Only one stretch of the data below should be repeated: the lines from the line containing "get_point_size" through the line containing "set_end_color", inclusive, exactly as they are.
*** Opening of Supplied material ***
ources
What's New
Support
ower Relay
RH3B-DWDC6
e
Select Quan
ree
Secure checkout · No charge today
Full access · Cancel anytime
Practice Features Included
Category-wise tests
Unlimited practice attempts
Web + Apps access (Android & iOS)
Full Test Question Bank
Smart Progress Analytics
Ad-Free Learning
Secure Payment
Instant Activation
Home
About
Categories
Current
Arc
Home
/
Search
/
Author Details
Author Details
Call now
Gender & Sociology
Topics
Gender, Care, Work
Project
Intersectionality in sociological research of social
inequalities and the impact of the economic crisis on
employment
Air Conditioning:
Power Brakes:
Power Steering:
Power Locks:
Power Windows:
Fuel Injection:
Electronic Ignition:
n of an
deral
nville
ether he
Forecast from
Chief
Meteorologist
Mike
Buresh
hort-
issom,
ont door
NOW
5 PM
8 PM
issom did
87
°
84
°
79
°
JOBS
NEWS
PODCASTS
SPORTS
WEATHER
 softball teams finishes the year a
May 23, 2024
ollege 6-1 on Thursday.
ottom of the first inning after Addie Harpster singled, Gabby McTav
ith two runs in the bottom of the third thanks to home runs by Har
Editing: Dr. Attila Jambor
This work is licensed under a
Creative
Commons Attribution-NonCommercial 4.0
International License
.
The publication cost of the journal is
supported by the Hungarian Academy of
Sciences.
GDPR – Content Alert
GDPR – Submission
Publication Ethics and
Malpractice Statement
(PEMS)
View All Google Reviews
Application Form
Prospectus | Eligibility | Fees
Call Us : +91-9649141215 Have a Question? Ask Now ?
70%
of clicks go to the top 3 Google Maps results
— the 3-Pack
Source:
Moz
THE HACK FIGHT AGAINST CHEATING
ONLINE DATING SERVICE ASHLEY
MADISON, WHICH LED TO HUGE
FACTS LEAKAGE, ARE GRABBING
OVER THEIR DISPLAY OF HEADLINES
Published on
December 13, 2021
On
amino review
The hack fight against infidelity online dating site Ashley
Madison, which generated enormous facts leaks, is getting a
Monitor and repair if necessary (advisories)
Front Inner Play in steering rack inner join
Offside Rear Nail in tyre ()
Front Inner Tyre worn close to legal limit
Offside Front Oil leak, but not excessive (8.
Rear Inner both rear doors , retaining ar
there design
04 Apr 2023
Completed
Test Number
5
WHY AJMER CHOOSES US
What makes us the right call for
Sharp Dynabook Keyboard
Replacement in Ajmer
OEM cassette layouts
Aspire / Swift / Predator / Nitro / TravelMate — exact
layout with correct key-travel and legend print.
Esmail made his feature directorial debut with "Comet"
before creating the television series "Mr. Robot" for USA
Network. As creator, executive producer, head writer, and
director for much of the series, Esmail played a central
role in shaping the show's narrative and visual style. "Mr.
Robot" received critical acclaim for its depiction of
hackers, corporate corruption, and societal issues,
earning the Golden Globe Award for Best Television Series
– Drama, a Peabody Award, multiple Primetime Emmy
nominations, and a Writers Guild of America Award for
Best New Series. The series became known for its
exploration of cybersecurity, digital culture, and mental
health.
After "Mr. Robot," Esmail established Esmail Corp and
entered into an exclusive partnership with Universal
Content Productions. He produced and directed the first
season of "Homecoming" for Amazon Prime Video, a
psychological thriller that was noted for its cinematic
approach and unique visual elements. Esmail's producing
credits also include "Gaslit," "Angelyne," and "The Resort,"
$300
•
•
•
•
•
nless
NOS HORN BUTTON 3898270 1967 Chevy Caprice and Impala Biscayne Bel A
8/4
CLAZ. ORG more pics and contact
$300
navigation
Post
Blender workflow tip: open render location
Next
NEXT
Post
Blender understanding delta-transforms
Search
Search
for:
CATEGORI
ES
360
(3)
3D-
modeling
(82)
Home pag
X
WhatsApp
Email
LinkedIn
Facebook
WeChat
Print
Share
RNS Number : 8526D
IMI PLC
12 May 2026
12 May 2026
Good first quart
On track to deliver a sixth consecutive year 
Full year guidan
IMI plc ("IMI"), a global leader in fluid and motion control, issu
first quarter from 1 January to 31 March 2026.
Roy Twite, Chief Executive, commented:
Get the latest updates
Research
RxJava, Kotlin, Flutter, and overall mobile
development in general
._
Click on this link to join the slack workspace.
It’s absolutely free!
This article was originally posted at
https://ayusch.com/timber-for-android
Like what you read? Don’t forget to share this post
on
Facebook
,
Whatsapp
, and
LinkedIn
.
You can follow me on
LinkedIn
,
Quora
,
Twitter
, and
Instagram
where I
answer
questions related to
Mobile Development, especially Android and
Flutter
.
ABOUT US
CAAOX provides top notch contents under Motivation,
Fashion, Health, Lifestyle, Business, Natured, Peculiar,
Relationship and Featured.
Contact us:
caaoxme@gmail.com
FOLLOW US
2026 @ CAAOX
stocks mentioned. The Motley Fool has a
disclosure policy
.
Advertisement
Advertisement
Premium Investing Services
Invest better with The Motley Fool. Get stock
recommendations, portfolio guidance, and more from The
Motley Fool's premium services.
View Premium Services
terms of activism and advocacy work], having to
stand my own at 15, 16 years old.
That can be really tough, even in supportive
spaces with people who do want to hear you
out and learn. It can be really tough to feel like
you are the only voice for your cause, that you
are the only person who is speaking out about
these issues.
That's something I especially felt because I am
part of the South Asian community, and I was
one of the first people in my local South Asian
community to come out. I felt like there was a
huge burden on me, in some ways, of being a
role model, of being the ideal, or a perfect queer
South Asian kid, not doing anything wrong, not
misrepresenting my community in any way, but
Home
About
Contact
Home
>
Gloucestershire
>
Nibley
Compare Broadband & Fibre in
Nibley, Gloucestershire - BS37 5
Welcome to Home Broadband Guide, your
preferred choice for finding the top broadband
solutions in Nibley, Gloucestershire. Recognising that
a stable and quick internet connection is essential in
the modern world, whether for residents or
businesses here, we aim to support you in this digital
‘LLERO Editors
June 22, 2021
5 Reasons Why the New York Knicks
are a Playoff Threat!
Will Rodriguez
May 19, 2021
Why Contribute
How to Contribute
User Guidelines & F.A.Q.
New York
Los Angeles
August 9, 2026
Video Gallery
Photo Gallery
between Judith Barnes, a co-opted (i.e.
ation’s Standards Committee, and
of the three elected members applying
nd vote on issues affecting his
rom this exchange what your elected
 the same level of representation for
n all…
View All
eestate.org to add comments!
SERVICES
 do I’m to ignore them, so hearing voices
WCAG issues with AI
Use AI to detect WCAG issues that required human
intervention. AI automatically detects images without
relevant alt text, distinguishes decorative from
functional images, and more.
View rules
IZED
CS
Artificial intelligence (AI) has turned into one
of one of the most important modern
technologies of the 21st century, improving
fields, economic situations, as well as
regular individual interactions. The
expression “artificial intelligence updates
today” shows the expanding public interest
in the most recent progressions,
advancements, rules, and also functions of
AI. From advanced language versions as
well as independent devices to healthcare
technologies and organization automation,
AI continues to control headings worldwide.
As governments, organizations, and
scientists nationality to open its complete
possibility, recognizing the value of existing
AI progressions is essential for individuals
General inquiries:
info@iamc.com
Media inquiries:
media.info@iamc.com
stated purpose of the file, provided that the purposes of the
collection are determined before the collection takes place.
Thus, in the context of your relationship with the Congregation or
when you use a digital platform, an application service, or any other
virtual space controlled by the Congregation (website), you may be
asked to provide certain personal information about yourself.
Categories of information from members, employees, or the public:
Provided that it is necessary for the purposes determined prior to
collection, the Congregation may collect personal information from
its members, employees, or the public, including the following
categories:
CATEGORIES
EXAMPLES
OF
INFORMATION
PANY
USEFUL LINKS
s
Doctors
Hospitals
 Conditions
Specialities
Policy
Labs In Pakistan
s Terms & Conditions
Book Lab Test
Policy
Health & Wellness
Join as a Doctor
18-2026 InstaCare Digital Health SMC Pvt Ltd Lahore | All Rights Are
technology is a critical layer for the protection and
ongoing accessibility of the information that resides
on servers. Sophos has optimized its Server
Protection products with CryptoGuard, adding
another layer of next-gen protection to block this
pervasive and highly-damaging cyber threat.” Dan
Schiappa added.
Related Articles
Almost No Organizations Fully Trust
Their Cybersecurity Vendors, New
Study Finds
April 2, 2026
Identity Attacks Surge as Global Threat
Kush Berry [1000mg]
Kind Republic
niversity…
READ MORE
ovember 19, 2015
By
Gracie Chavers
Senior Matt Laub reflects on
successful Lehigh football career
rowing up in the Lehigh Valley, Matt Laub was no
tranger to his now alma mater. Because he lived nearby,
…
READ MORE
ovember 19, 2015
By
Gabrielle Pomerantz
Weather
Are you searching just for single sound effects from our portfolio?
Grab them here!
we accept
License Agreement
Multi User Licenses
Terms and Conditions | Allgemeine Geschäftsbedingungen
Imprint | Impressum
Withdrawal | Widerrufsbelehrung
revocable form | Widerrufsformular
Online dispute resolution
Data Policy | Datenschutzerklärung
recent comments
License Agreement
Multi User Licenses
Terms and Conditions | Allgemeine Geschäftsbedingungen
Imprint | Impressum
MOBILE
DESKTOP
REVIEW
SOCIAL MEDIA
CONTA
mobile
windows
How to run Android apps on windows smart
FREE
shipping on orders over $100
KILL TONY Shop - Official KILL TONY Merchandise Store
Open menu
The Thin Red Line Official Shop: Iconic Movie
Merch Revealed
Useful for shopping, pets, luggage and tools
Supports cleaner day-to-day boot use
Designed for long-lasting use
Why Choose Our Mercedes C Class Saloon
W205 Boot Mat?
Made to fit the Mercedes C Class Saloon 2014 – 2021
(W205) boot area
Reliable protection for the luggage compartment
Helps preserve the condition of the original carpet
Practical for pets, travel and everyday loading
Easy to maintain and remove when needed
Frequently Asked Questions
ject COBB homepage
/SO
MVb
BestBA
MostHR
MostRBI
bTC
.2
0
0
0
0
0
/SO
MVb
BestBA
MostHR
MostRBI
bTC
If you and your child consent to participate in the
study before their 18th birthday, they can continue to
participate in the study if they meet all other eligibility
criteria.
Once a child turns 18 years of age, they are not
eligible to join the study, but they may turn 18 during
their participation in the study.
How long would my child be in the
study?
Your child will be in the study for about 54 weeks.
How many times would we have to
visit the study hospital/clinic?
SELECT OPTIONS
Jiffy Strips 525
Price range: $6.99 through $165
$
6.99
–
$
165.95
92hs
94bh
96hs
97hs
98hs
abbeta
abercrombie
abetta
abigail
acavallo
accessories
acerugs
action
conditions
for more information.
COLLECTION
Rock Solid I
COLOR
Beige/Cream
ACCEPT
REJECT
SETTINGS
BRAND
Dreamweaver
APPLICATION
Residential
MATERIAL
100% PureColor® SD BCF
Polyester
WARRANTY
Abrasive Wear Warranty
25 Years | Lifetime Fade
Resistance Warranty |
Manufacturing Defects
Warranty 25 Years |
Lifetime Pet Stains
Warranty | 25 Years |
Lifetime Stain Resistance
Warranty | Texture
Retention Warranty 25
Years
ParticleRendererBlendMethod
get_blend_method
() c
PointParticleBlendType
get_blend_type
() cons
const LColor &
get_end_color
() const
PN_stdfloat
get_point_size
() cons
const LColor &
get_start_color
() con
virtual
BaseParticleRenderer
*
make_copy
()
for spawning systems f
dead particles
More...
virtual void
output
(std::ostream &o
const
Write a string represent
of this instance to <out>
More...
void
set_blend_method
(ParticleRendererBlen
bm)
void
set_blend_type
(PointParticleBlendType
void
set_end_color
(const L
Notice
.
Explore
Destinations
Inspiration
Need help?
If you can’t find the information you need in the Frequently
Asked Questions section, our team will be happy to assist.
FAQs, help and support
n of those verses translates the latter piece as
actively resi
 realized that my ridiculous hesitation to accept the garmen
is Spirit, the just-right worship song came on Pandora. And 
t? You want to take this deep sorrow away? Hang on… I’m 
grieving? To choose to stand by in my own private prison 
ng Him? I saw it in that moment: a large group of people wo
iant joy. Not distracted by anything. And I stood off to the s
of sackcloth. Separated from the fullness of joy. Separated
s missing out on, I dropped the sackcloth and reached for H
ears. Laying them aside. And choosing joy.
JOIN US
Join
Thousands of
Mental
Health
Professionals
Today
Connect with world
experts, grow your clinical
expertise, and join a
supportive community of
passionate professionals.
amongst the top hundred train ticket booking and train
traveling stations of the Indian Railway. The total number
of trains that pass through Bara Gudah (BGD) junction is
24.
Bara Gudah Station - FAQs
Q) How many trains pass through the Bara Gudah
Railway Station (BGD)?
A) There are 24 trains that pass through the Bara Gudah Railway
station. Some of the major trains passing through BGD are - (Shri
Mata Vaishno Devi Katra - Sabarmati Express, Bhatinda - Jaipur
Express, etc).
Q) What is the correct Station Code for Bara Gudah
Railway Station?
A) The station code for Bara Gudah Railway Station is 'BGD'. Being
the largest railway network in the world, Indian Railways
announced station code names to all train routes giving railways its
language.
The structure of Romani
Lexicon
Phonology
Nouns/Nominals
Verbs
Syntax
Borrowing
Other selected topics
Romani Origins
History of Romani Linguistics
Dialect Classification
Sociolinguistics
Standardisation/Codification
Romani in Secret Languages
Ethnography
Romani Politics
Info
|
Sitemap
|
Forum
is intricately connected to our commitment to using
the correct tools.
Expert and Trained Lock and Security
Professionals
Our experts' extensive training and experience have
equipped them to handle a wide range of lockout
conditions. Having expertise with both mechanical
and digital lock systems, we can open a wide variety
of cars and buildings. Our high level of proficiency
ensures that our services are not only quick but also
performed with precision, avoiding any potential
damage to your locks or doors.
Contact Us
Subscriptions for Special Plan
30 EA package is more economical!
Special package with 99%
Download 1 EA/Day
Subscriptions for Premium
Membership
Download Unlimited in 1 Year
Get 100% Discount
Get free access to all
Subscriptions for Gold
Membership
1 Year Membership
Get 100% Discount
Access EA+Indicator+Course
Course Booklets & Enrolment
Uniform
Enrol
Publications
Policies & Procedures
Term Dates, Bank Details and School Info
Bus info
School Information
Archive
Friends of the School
*** Close of Supplied material ***
- _Your response_
get_point_size
() cons
const LColor &
get_start_color
() con
virtual
BaseParticleRenderer
*
make_copy
()
for spawning systems f
dead particles
More...
virtual void
output
(std::ostream &o
const
Write a string represent
of this instance to <out>
More...
void
set_blend_method
(ParticleRendererBlen
bm)
void
set_blend_type
(PointParticleBlendType
void
set_end_color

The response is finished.